Le streaming permet la lecture d’un flux audio ou vidéo au fur et à mesure qu’il est diffusé. Avec ce procédé de lecture, aucun fichier n’est téléchargé. Ainsi, les offres d’écoute de musique en ligne permettent d’accéder à un catalogue musical riche de plusieurs millions de titres, avec une bonne qualité sonore. Sur un appareil connecté à Internet (smartphone, tablette, ordinateur), on peut constituer ses propres playlists (listes d’écoute), qui restent disponibles à tout moment lorsqu’elles ont été « synchronisées » sur l’appareil, même hors couverture réseau (en avion, à l’étranger, dans les zones mal couvertes par les réseaux mobiles). Un point qui a séduit Lucas, 17 ans, abonné chez Deezer : « Avec le principe de la playlist synchronisée, je peux avoir ma musique tout le temps sur moi, sur mon téléphone, même dans une zone qui ne capte pas. »

Est-ce légal ?

Oui, s’abonner à un service de streaming, c’est éviter le piratage (le téléchargement illégal est passible d’une amende pouvant aller jusqu’à 300 000 euros en cas de récidive) et permettre aux artistes d’être rétribués. « Opter pour le streaming financé par la publicité ou par abonnement, c’est choisir un mode d’écoute légal qui favorise la création », explique Cécile Rap Veber, directrice des licences et des collectes internationales à la Sacem. En effet, la loi prévoit que tout créateur a droit à une rétribution financière proportionnelle à l’exploitation de son œuvre. Des royalties que certains artistes jugent trop faibles (0,006 euro par écoute en moyenne), mais c’est toujours mieux que le téléchargement illégal qui, lui, ne leur rapporte rien.

Quels sont ses inconvénients ?

En souscrivant à une offre de streaming musical, vous payez un droit d’écoute limité à la durée de votre abonnement, à la différence d’un CD que l’on peut écouter pendant toute sa durée de vie. C’est l’une des limites du streaming : si vous ne renouvelez pas votre abonnement, vous perdez vos bibliothèques sonores patiemment constituées au fil du temps.
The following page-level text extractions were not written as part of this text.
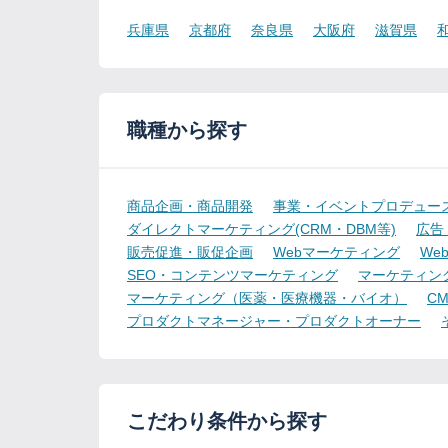
兵庫県
京都府
奈良県
大阪府
滋賀県
職種から探す
商品企画・商品開発
事業・イベントプロデュー
ダイレクトマーケティング(CRM・DBM等)
広告
販売促進・販促企画
Webマーケティング
We
SEO・コンテンツマーケティング
マーケティン
マーケティング（医薬・医療機器・バイオ）
CMO
プロダクトマネージャー・プロダクトオーナー
こだわり条件から探す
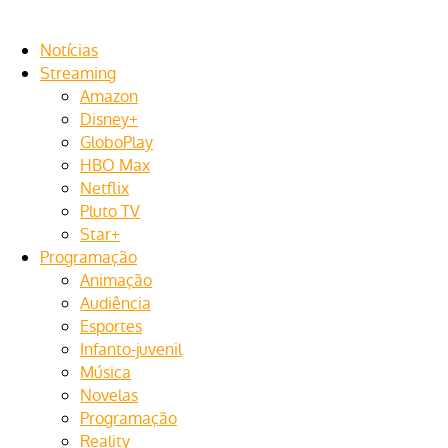
Notícias
Streaming
Amazon
Disney+
GloboPlay
HBO Max
Netflix
Pluto TV
Star+
Programação
Animação
Audiência
Esportes
Infanto-juvenil
Música
Novelas
Programação
Reality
Trouve-t-on tous les types de musique en streaming ?

Toutes les plateformes de streaming proposent plusieurs millions de titres. Largement de quoi satisfaire le grand public, quelles que soient ses préférences musicales (pop, rock, variété française et internationale, etc.). Les amateurs de jazz et de blues privilégieront Qobuz et Deezer. Ce dernier se targue de promouvoir le plus de labels indépendants. Pour les amateurs de musique électronique, Apple Music offre un accès à sa radio Beats 1, animée par des DJ du monde entier. Qobuz, qui offre la meilleure qualité sonore, outre son catalogue éclectique dans lequel figurent de nombreux labels indépendants, est le spécialiste de la musique classique. De plus, il verse des royalties plus élevées aux artistes, dans une démarche de protection de la création musicale...
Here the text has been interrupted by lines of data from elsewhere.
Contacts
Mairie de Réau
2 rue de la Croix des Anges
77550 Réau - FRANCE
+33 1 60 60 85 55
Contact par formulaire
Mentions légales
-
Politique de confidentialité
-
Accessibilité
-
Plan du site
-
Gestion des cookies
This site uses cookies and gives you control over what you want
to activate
Quels autres services peuvent faire la différence ?

Certaines fonctionnalités peuvent faire la différence. Selon l’opérateur et l’offre (Premium, Famille...), vous pourrez écouter de la musique sur un ou plusieurs appareils, accéder à une qualité sonore basique ou haut de gamme, partager vos playlists entre abonnés ou vous voir suggérer des artistes dont les œuvres sont susceptibles de vous plaire, ainsi que du contenu éditorial (biographies d’artistes, critiques musicales). Spotify propose même une option running permettant aux joggeurs d’adapter la musique à leur foulée.

Combien ça coûte ?

Les durées de souscription proposées sont variables (à partir d’un mois) et résiliables à tout moment via le compte en ligne sur Internet. Le montant de l’abonnement est d’environ 10 euros par mois, certains opérateurs, comme Spotify, proposant la gratuité à condition d’accepter des spots publicitaires pendant l’écoute. Dernier arrivé sur le marché, Apple Music, qui vise 100 millions d’abonnés, capitalise sur le parc actuel des clients de l’iTunes Store en intégrant le nouveau service Apple Music sur les iPhone et iPad. La marque à la pomme a travaillé son entrée avec l’annonce d’une période d’essai gratuite de trois mois. Une démarche qui n’a rien de philanthropique quand on sait que le succès d’un service de streaming repose certes sur sa capacité à séduire, mais surtout à fidéliser. En réaction à l’arrivée d’Apple Music, Deezer a d’ores déjà annoncé vouloir proposer, début juillet, une offre à 5 euros par mois. Mais ce tarif impliquerait que les maisons de disques baissent le prix de leur catalogue, d’une part, et que la marge de Deezer – déjà peu élevée – soit réduite. Comment survivre dans ces conditions ?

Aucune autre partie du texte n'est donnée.